Version control, also known as source control or revision control, is an essential tool in computer programming. It is a system that is used to track changes in computer code, documents, and other computer files to ensure that developers are working on the most current versions of files they need to produce quality software applications.
Version control works by automatically creating backups of computer files whenever they are changed, so developers can go back in time and review how the file content and coders have changed over time. This helps to protect against unexpected problems or bugs due to incorrect code or other errors.
Version control systems are essential for collaborative efforts in computer programming. By utilizing a version control system, multiple developers can work on the same project concurrently without running into conflicts or duplication of work. Additionally, version control systems are designed to merge changes from multiple developers. This behavior is helpful when one programmer builds off of the work of another programmer and needs to integrate their changes into a single, unified product.
The most popular version control system is known as git. Git is an open-source system that allows developers to host their work in an unlimited number of repositories, making it simple for even the largest projects to maintain version control.

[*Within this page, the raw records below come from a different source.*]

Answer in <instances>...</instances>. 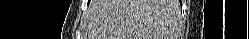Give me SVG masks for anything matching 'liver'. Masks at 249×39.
Segmentation results:
<instances>
[{"label": "liver", "mask_w": 249, "mask_h": 39, "mask_svg": "<svg viewBox=\"0 0 249 39\" xmlns=\"http://www.w3.org/2000/svg\"><path fill=\"white\" fill-rule=\"evenodd\" d=\"M89 39H165L172 0H98L90 7Z\"/></svg>", "instance_id": "1"}]
</instances>
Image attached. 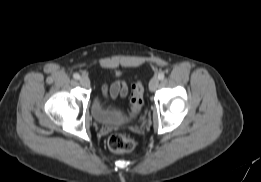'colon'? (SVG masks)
<instances>
[{
  "mask_svg": "<svg viewBox=\"0 0 261 182\" xmlns=\"http://www.w3.org/2000/svg\"><path fill=\"white\" fill-rule=\"evenodd\" d=\"M130 115L135 117L139 114L143 104V86L137 81L132 85ZM108 148L114 153L130 152L135 148V140L127 134H115L109 137Z\"/></svg>",
  "mask_w": 261,
  "mask_h": 182,
  "instance_id": "colon-1",
  "label": "colon"
}]
</instances>
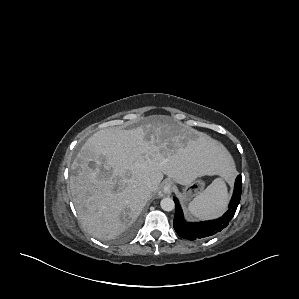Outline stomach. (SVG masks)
Masks as SVG:
<instances>
[{
  "mask_svg": "<svg viewBox=\"0 0 299 299\" xmlns=\"http://www.w3.org/2000/svg\"><path fill=\"white\" fill-rule=\"evenodd\" d=\"M203 186V181L198 177L195 180H193L190 184L185 185V188L181 193V198L183 202L187 203L191 201L193 197L198 196L201 193Z\"/></svg>",
  "mask_w": 299,
  "mask_h": 299,
  "instance_id": "stomach-1",
  "label": "stomach"
}]
</instances>
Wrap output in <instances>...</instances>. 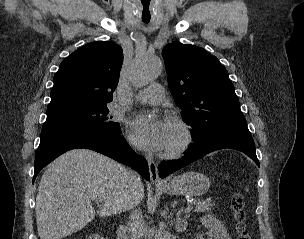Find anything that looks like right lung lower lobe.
Returning a JSON list of instances; mask_svg holds the SVG:
<instances>
[{"label":"right lung lower lobe","instance_id":"right-lung-lower-lobe-1","mask_svg":"<svg viewBox=\"0 0 304 239\" xmlns=\"http://www.w3.org/2000/svg\"><path fill=\"white\" fill-rule=\"evenodd\" d=\"M75 148L91 149L104 154L129 165L146 180L150 179L147 161L131 149L121 133L111 135L86 130H66L41 133L35 156L33 182L43 167L64 152Z\"/></svg>","mask_w":304,"mask_h":239}]
</instances>
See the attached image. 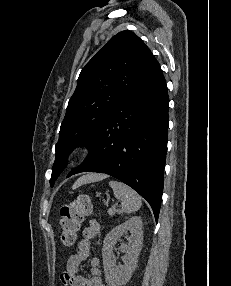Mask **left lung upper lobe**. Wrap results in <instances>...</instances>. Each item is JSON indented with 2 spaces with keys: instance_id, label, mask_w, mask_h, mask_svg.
<instances>
[{
  "instance_id": "obj_1",
  "label": "left lung upper lobe",
  "mask_w": 231,
  "mask_h": 286,
  "mask_svg": "<svg viewBox=\"0 0 231 286\" xmlns=\"http://www.w3.org/2000/svg\"><path fill=\"white\" fill-rule=\"evenodd\" d=\"M157 65L150 49L128 30L116 34L87 63L60 127L51 186L65 168L69 153L87 144L118 102Z\"/></svg>"
}]
</instances>
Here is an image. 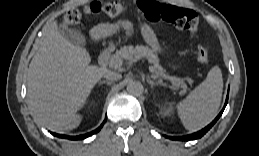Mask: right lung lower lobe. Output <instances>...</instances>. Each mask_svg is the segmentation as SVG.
<instances>
[{
	"label": "right lung lower lobe",
	"instance_id": "1",
	"mask_svg": "<svg viewBox=\"0 0 259 156\" xmlns=\"http://www.w3.org/2000/svg\"><path fill=\"white\" fill-rule=\"evenodd\" d=\"M107 120V118L105 119V121ZM104 122L102 123V125L97 128L96 130L92 131V132H89L87 134H84V135H80V136H66V135H62V134H55V133H52L53 135L57 136V137H61V138H66V139H71V140H77V139H84V138H87L95 133H97L103 126Z\"/></svg>",
	"mask_w": 259,
	"mask_h": 156
}]
</instances>
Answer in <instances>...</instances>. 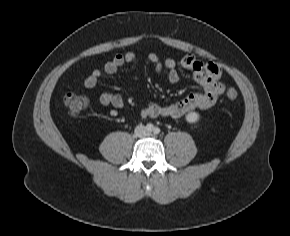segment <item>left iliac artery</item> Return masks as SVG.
Instances as JSON below:
<instances>
[{"mask_svg":"<svg viewBox=\"0 0 290 236\" xmlns=\"http://www.w3.org/2000/svg\"><path fill=\"white\" fill-rule=\"evenodd\" d=\"M153 132L155 135H158L160 133V129L158 127H155Z\"/></svg>","mask_w":290,"mask_h":236,"instance_id":"44dca946","label":"left iliac artery"}]
</instances>
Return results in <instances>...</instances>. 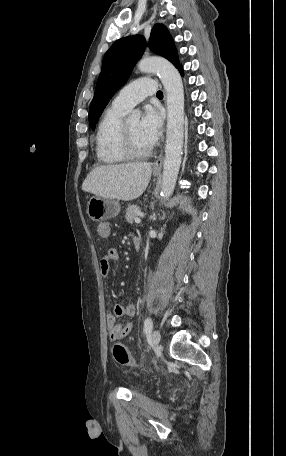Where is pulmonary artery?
Here are the masks:
<instances>
[{
	"label": "pulmonary artery",
	"instance_id": "obj_1",
	"mask_svg": "<svg viewBox=\"0 0 286 456\" xmlns=\"http://www.w3.org/2000/svg\"><path fill=\"white\" fill-rule=\"evenodd\" d=\"M156 82L150 77H141L128 84L114 97L112 106L129 111L146 97L155 94Z\"/></svg>",
	"mask_w": 286,
	"mask_h": 456
}]
</instances>
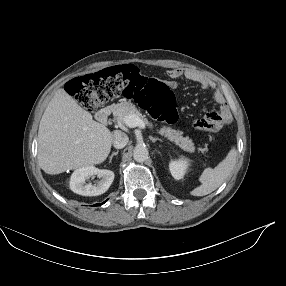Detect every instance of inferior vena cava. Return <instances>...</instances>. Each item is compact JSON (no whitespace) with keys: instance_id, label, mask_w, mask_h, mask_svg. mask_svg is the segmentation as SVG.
I'll list each match as a JSON object with an SVG mask.
<instances>
[{"instance_id":"obj_1","label":"inferior vena cava","mask_w":286,"mask_h":286,"mask_svg":"<svg viewBox=\"0 0 286 286\" xmlns=\"http://www.w3.org/2000/svg\"><path fill=\"white\" fill-rule=\"evenodd\" d=\"M128 136L122 132V131H119V130H116L113 132V146L117 149H121V148H124L127 143H128Z\"/></svg>"}]
</instances>
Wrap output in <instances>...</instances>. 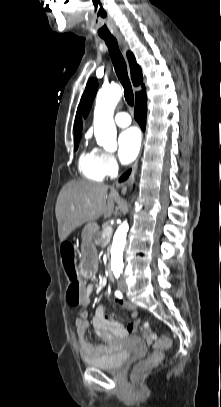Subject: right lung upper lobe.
I'll use <instances>...</instances> for the list:
<instances>
[{
	"instance_id": "obj_1",
	"label": "right lung upper lobe",
	"mask_w": 221,
	"mask_h": 407,
	"mask_svg": "<svg viewBox=\"0 0 221 407\" xmlns=\"http://www.w3.org/2000/svg\"><path fill=\"white\" fill-rule=\"evenodd\" d=\"M127 56H128V60H129V64H130L131 78L133 80V84L135 86H138L143 81L141 68L136 63L135 57L131 52H128ZM142 87H143L142 91L135 94L136 103L146 97L145 88L143 85H142ZM80 137H81V125H80V117H79V109H78L76 118H75V123H74V143L79 142Z\"/></svg>"
}]
</instances>
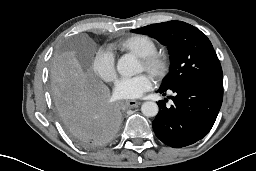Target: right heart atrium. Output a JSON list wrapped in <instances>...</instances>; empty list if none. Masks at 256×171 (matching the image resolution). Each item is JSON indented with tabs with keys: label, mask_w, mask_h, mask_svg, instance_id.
<instances>
[{
	"label": "right heart atrium",
	"mask_w": 256,
	"mask_h": 171,
	"mask_svg": "<svg viewBox=\"0 0 256 171\" xmlns=\"http://www.w3.org/2000/svg\"><path fill=\"white\" fill-rule=\"evenodd\" d=\"M92 70L104 81H114L117 75L114 55L106 50L98 51L92 60Z\"/></svg>",
	"instance_id": "right-heart-atrium-1"
}]
</instances>
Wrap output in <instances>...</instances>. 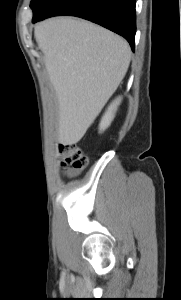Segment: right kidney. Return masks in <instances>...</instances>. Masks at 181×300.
I'll use <instances>...</instances> for the list:
<instances>
[{
  "instance_id": "obj_1",
  "label": "right kidney",
  "mask_w": 181,
  "mask_h": 300,
  "mask_svg": "<svg viewBox=\"0 0 181 300\" xmlns=\"http://www.w3.org/2000/svg\"><path fill=\"white\" fill-rule=\"evenodd\" d=\"M121 99H122L121 97L117 98L108 107V109L105 112V114L103 115L100 125H99L100 132H103L105 129H107L110 126L111 122L113 121V119L115 117V113L117 111V107L119 106V104L121 102Z\"/></svg>"
}]
</instances>
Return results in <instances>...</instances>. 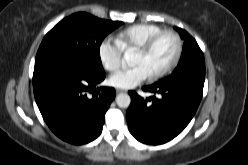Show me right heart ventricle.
I'll return each mask as SVG.
<instances>
[{
    "label": "right heart ventricle",
    "mask_w": 248,
    "mask_h": 165,
    "mask_svg": "<svg viewBox=\"0 0 248 165\" xmlns=\"http://www.w3.org/2000/svg\"><path fill=\"white\" fill-rule=\"evenodd\" d=\"M163 30L162 27L156 24H136L119 31L115 40L123 51L137 50L150 37Z\"/></svg>",
    "instance_id": "e07e8e85"
}]
</instances>
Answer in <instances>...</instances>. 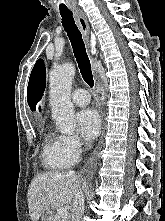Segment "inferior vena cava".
Wrapping results in <instances>:
<instances>
[{"mask_svg": "<svg viewBox=\"0 0 165 221\" xmlns=\"http://www.w3.org/2000/svg\"><path fill=\"white\" fill-rule=\"evenodd\" d=\"M83 213H84V195L82 190L78 189L76 191L72 205V221H80Z\"/></svg>", "mask_w": 165, "mask_h": 221, "instance_id": "1", "label": "inferior vena cava"}]
</instances>
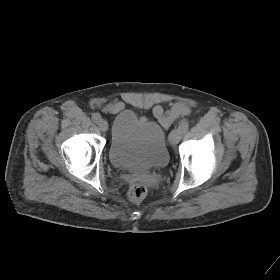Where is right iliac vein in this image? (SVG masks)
<instances>
[{
  "instance_id": "63e3f726",
  "label": "right iliac vein",
  "mask_w": 280,
  "mask_h": 280,
  "mask_svg": "<svg viewBox=\"0 0 280 280\" xmlns=\"http://www.w3.org/2000/svg\"><path fill=\"white\" fill-rule=\"evenodd\" d=\"M98 127L99 129L102 131V132H105L108 130V123L105 121V120H101L99 123H98Z\"/></svg>"
}]
</instances>
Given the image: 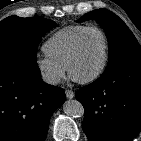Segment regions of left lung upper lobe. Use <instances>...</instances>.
Here are the masks:
<instances>
[{"mask_svg":"<svg viewBox=\"0 0 141 141\" xmlns=\"http://www.w3.org/2000/svg\"><path fill=\"white\" fill-rule=\"evenodd\" d=\"M95 19L104 29L109 43V60L104 73L131 63H141V48L130 29L107 9L91 11L78 22Z\"/></svg>","mask_w":141,"mask_h":141,"instance_id":"obj_1","label":"left lung upper lobe"}]
</instances>
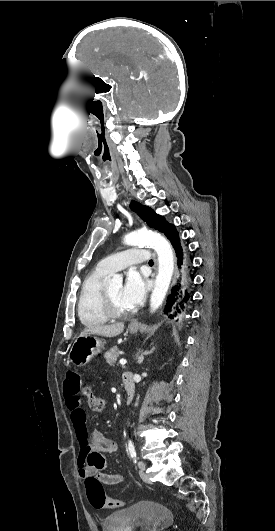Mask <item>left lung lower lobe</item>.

In addition to providing a history of changes to computer files, version control systems also store other information about each commit. This can include notes, comments, and other information that can be used to review each change that was made, making it easier to follow the progression of changes and find potential points of failure.
Overall, version control systems are a critical tool for computer programming. They allow multiple developers to work on a single project comfortably, ensure that the current version of a product is up-to-date, and provide transparency for changes so that the entire development team can stay on the same page.